姉が指をさす方を見ると、壁に埋め込むように造られ、見るからに重そうで、年代物の金庫だった。
「こんなもの、親父は何も言っていなかったし、初めて見たよ」
いきなり現れた正体不明の金庫に、そこにいる全員の興味と視線が一気に集まる。
「ねぇ、これって開くの?もし鍵がかかっていたら、鍵はどこかにあるのかしら?」
汗を拭いながら母が口を開いた。
鍵穴らしきものは取手の下に付いているが、そもそもこれは開くのか、鍵は存在するのかが疑問だ。
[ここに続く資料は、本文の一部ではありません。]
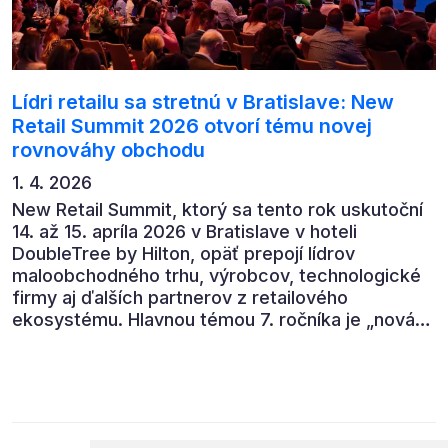
Lídri retailu sa stretnú v Bratislave: New
Retail Summit 2026 otvorí tému novej
rovnováhy obchodu
1. 4. 2026
New Retail Summit, ktorý sa tento rok uskutoční
14. až 15. apríla 2026 v Bratislave v hoteli
DoubleTree by Hilton, opäť prepojí lídrov
maloobchodného trhu, výrobcov, technologické
firmy aj ďalších partnerov z retailového
ekosystému. Hlavnou témou 7. ročníka je „nová
rovnováha obchodu“.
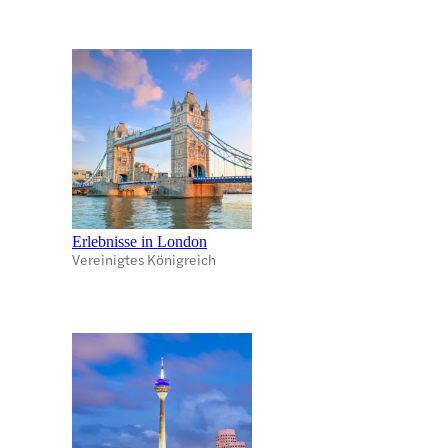
Erlebnisse in London
Vereinigtes Königreich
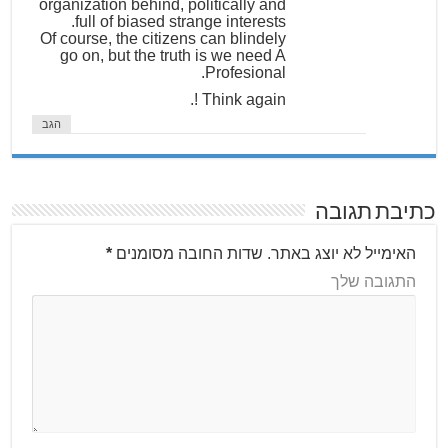
organization behind, politically and
full of biased strange interests.
Of course, the citizens can blindely
go on, but the truth is we need A
Profesional.
Think again !.
הגב
כתיבת תגובה
האימייל לא יוצג באתר.
שדות החובה מסומנים
*
התגובה שלך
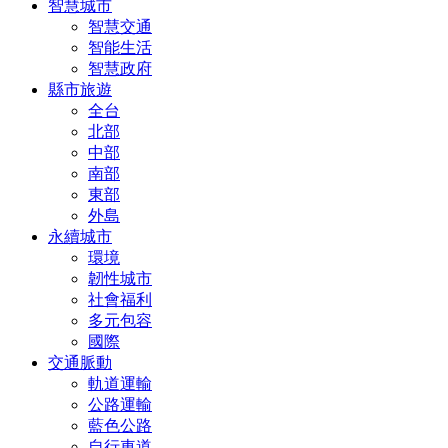
智慧城市
智慧交通
智能生活
智慧政府
縣市旅遊
全台
北部
中部
南部
東部
外島
永續城市
環境
韌性城市
社會福利
多元包容
國際
交通脈動
軌道運輸
公路運輸
藍色公路
自行車道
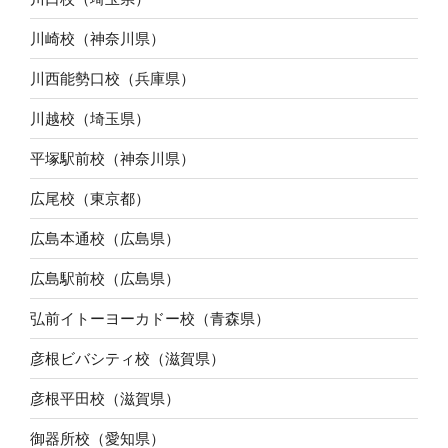
川崎校（神奈川県）
川西能勢口校（兵庫県）
川越校（埼玉県）
平塚駅前校（神奈川県）
広尾校（東京都）
広島本通校（広島県）
広島駅前校（広島県）
弘前イトーヨーカドー校（青森県）
彦根ビバシティ校（滋賀県）
彦根平田校（滋賀県）
御器所校（愛知県）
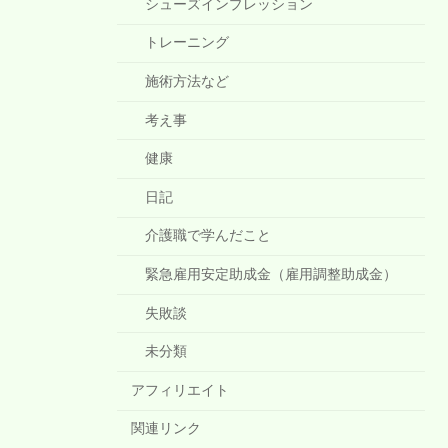
シューズインプレッション
トレーニング
施術方法など
考え事
健康
日記
介護職で学んだこと
緊急雇用安定助成金（雇用調整助成金）
失敗談
未分類
アフィリエイト
関連リンク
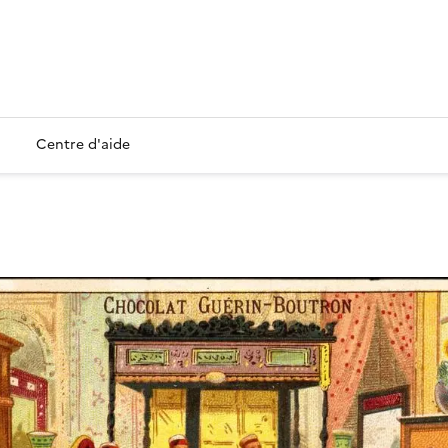
Centre d'aide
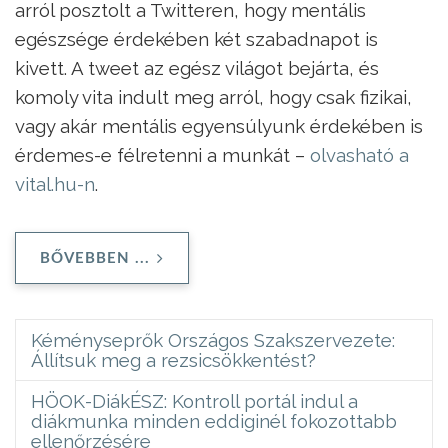
arról posztolt a Twitteren, hogy mentális
egészsége érdekében két szabadnapot is
kivett. A tweet az egész világot bejárta, és
komoly vita indult meg arról, hogy csak fizikai,
vagy akár mentális egyensúlyunk érdekében is
érdemes-e félretenni a munkát –
olvasható a
vital.hu-n
.
BŐVEBBEN ...
Kéményseprők Országos Szakszervezete:
Állítsuk meg a rezsicsökkentést?
HÖOK-DiákÉSZ: Kontroll portál indul a
diákmunka minden eddiginél fokozottabb
ellenőrzésére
父が取手部分を軽く握ってみると、これだけ古いにも関わらず、取手はしっかり着いていたので、思い切って引っ張ってみると、勢いよく扉が開き、父は勢い余って派手に尻餅をついてしまった。
父を心配しつつ開いた扉の中を見てみると、和紙で飾られたお洒落な箱が一つだけぽつんと置かれているだけで、後は何も無かった。
「え?箱だけ?」
姉がガッカリしたような声をあげたが、僕はその箱を取り出してみると、長年この中に入っていたせいか和紙の飾りは剥がれかかっていて、中に何かが入っているのかしっかりした重さを感じる。
「何か入ってる」
剥がれかかってしまっている飾りをこれ以上剥がれないよう注意を払って蓋を開けてみると、中には麻紐で縛られた封筒や手紙の束が二つ納められていた。